- Les efforts visant à renforcer la protection des citoyens indonésiens (WNI) au travail à l’étranger se poursuivent dans l’ensemble du ministère indonésien de la Protection des travailleurs migrants (KemenP2MI).
, ce qui est réalisé par la signature d’un protocole d’accord (MoU) conjoint entre le ministère de P2MI et le gouvernement provincial de Sulawesi central (Pemrov Sulteng) et les cinq districts / villes du pays de Mille-mégalit, à savoir Sigi, Donggala, Parigi Moutong, Poso et Palu.
ronyme : Après la signature du protocole d’accord, le Ministre indonésien de la protection des travailleurs migrants (P2MI), Abdul Kadir Karding, a déclaré que cette décision visait à construire un système de migration du travail sûr, légal et intégré, tout en prévenant les pratiques de trafic de personnes qui se produisent encore dans les sacs migrants régionaux.
ronyme : “Nous ne voulons plus des Indonésiens, en particulier du centre de Sulawesi, qui sont victimes de la traite des êtres humains ou travaillent illégalement à l’étranger à cause de leur ignorance ou utilisés par des calomnies », a déclaré le ministre Karding au Gelora Earth Cactus (GBK), à Palu, dans le centre de Sulawesi le mardi 10 juin.
Karing a expliqué que jusqu’à présent, beaucoup de travailleurs migrants partent sans procédures ou illégales parce que la région d’origine n’a pas encore de système qui soutient une migration sûre. Grâce à ce protocole d’accord, le ministère P2MI veut renforcer l’infrastructure de services de migration allant du niveau des villages, des écoles aux districts.
ronyme : « Si ce système de migration est bien construit, nos enfants pourront travailler à l’étranger avec une protection totale, obtenir des droits décents et retourner avec des compétences et une expérience utiles », a-t-il déclaré.
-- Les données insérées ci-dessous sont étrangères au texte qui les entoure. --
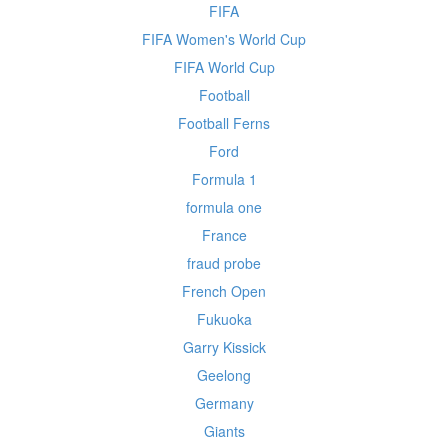
FIFA
FIFA Women's World Cup
FIFA World Cup
Football
Football Ferns
Ford
Formula 1
formula one
France
fraud probe
French Open
Fukuoka
Garry Kissick
Geelong
Germany
Giants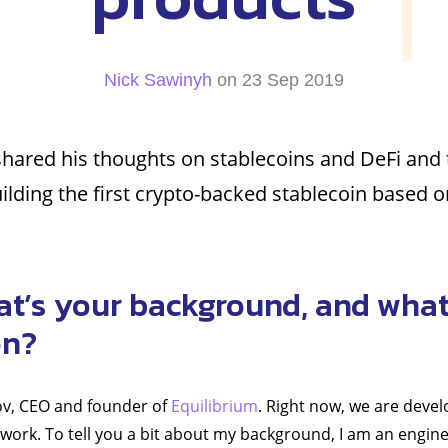
Nick Sawinyh
on 23 Sep 2019
hared his thoughts on stablecoins and DeFi and 
ilding the first crypto-backed stablecoin based 
at’s your background, and what
on?
hov, CEO and founder of
Equilibrium
. Right now, we are devel
work. To tell you a bit about my background, I am an engine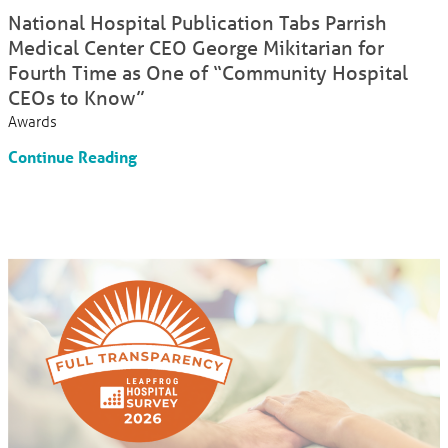
National Hospital Publication Tabs Parrish
Medical Center CEO George Mikitarian for
Fourth Time as One of “Community Hospital
CEOs to Know”
Awards
Continue Reading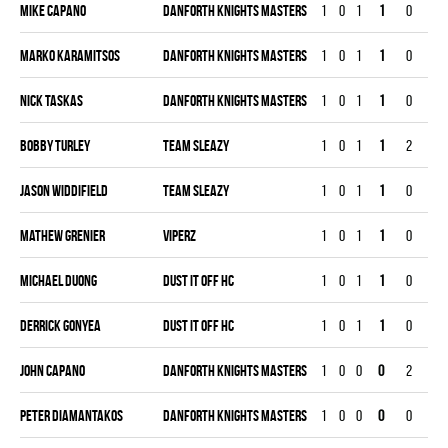
Mike Capano
DANFORTH KNIGHTS MASTERS
1
0
1
1
0
0
Marko Karamitsos
DANFORTH KNIGHTS MASTERS
1
0
1
1
0
0
Nick Taskas
DANFORTH KNIGHTS MASTERS
1
0
1
1
0
0
Bobby Turley
TEAM SLEAZY
1
0
1
1
2
0
Jason Widdifield
TEAM SLEAZY
1
0
1
1
0
0
Mathew Grenier
VIPERZ
1
0
1
1
0
0
Michael Duong
DUST IT OFF HC
1
0
1
1
0
0
Derrick Gonyea
DUST IT OFF HC
1
0
1
1
0
0
John Capano
DANFORTH KNIGHTS MASTERS
1
0
0
0
2
0
Peter Diamantakos
DANFORTH KNIGHTS MASTERS
1
0
0
0
0
0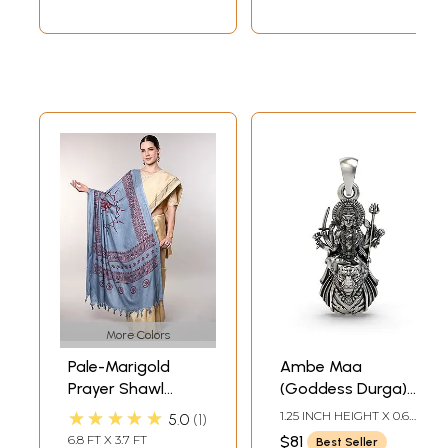
More Colors
Pale-Marigold
Ambe Maa
Prayer Shawl
(Goddess Durga)
Printed Goddess
Pendant
★★★★★
1.25 INCH HEIGHT X 0.65
5.0
1
Durga Figure
INCH WIDTH
6.8 FT X 3.7 FT
$81
Best Seller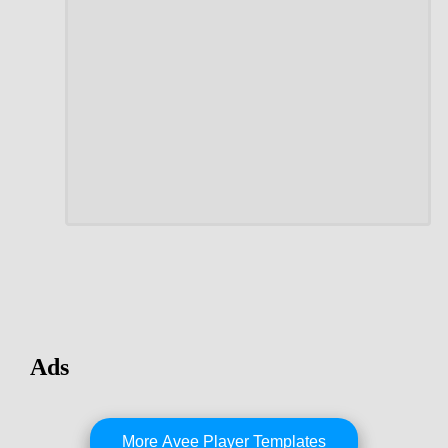
Ads
More Avee Player Templates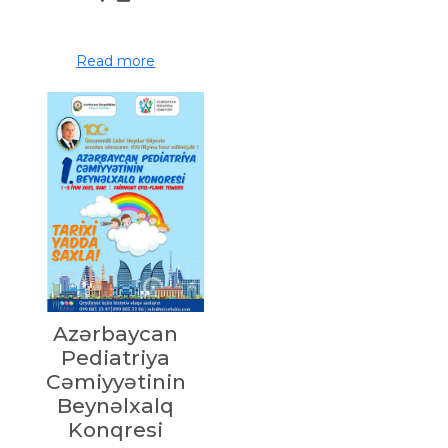
Read more
Azərbaycan
Pediatriya
Cəmiyyətinin
Beynəlxalq
Konqresi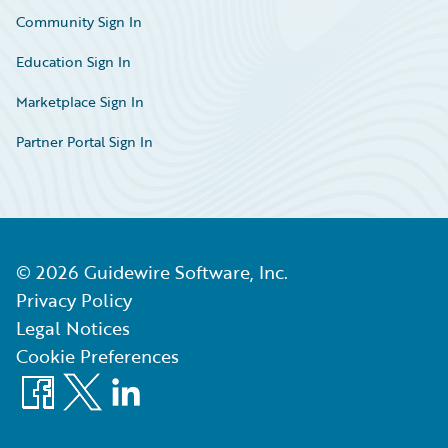
Community Sign In
Education Sign In
Marketplace Sign In
Partner Portal Sign In
©
2026
Guidewire Software, Inc.
Privacy Policy
Legal Notices
Cookie Preferences
Facebook
X
LinkedIn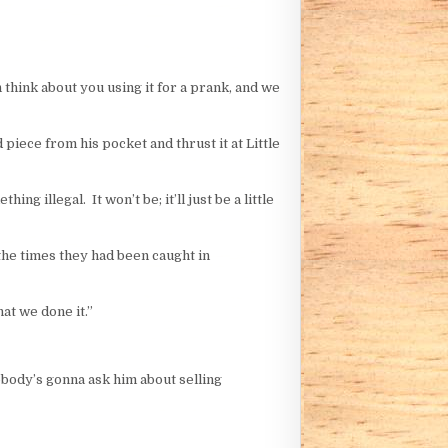
 think about you using it for a prank, and we
 piece from his pocket and thrust it at Little
ng illegal. It won’t be; it’ll just be a little
 the times they had been caught in
at we done it.”
obody’s gonna ask him about selling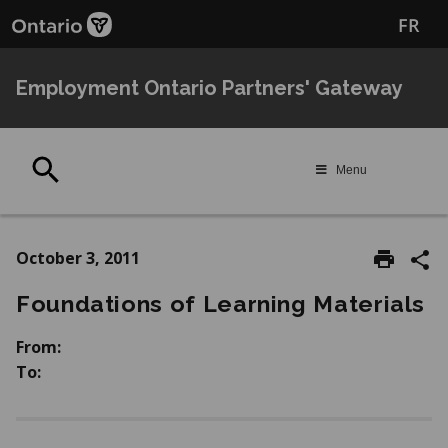
Skip
Skip
FR
to
to
main
Navigation
content
Employment Ontario Partners' Gateway
Search
Menu
October 3, 2011
Foundations of Learning Materials
From:
To: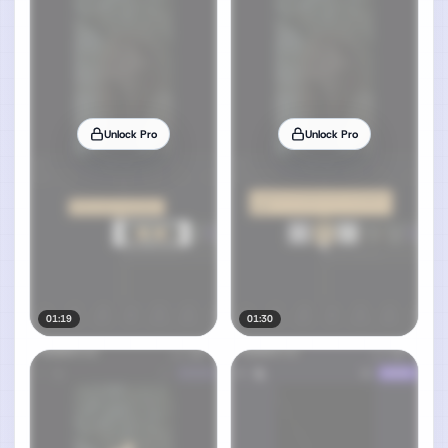
Unlock Pro
Unlock Pro
01:19
01:30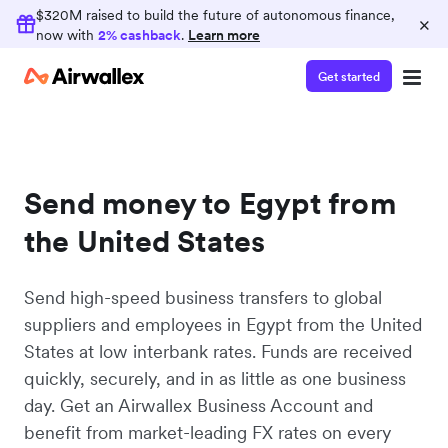
$320M raised to build the future of autonomous finance,
×
now with
2% cashback
.
Learn more
Get started
Send money to Egypt from
the United States
Send high-speed business transfers to global
suppliers and employees in Egypt from the United
States at low interbank rates. Funds are received
quickly, securely, and in as little as one business
day. Get an Airwallex Business Account and
benefit from market-leading FX rates on every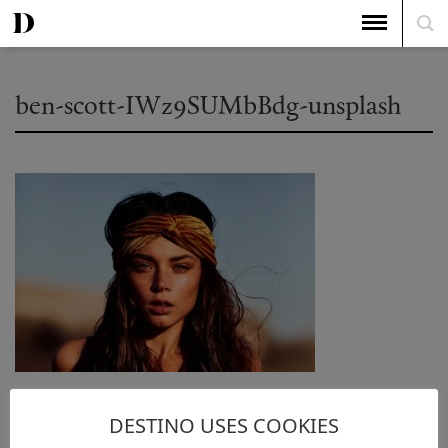
ben-scott-IWz9SUMbBdg-unsplash
DESTINO USES COOKIES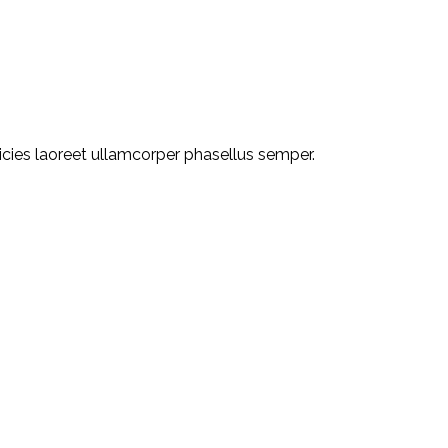
ricies laoreet ullamcorper phasellus semper.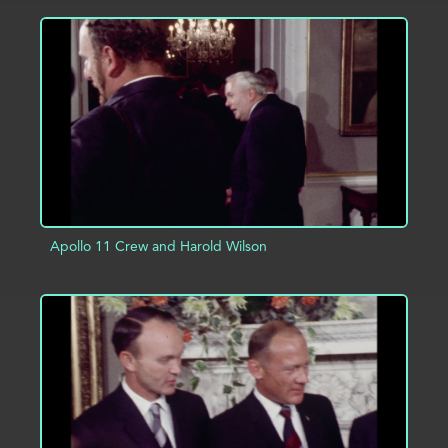
ADD TO PROJECT
INFO
Apollo 11 Crew and Harold Wilson
ADD TO PROJECT
INFO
Karing, qui est également le fils de la région centrale de Sulawesi, a souligné que la coopération entre les centres par le biais du ministère de P2MI avec le gouvernement local (pemda) ne devrait pas s’arrêter seulement à la signature du protocole d’accord, mais doit se poursuivre par une action concrète sur le terrain.
ronyme : « Nous devons avoir des données claires, des services de migration actifs et des forces de l’ordre fermes contre les auteurs d’expéditions illégales. L’État doit être présent avant que nos citoyens ne partent, pas seulement après qu’il y ait un problème », a-t-il ajouté.
du protocole d’accord ouvre également la voie pour la création de centres migrants dans divers districts/villes qui seront des centres de formation, d’information et de services à une porte pour les travailleurs migrants potentiels.
an, par la même occasion, a également été présentée une déclaration conjointe contre les crimes de traite des êtres humains (TPPO) dirigée par le chef de la police centrale de Sulawesi, l’inspecteur général Pol. Agus Nugroho qui a été témoin directement par les éléments de Forkopimda, les dirigeants communautaires et les chefs régionaux.
al Al Jazeera, sur le site du Centre de communication sur les dirigeants de la province centrale de Sulawesi, en collaboration avec la communauté et le ministère indonésien de la Protection des travailleurs migrants s’engage à prévenir et à éradiquer le placement de travailleurs migrants indonésiens illégaux et les actes criminels de traite des êtres humains (TPPO) », a déclaré le chef de la police de Sulteng, Irjen Pol. Agus Nugroho, suivi par tous les participants présents.